== INPUT ==

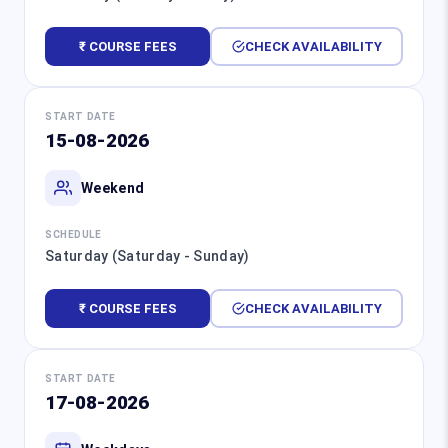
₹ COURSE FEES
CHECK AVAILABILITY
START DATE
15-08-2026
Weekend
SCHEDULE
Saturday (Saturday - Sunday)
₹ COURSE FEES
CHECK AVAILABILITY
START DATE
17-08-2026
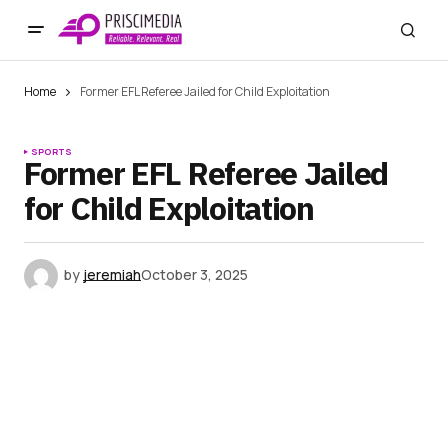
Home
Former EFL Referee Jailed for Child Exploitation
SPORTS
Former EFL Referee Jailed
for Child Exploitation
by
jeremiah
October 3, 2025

===

TRY IT: Please go over the data above and copy each line with "Exploitation" in it.

EXERCISE ANSWER:
Former EFL Referee Jailed for Child Exploitation
for Child Exploitation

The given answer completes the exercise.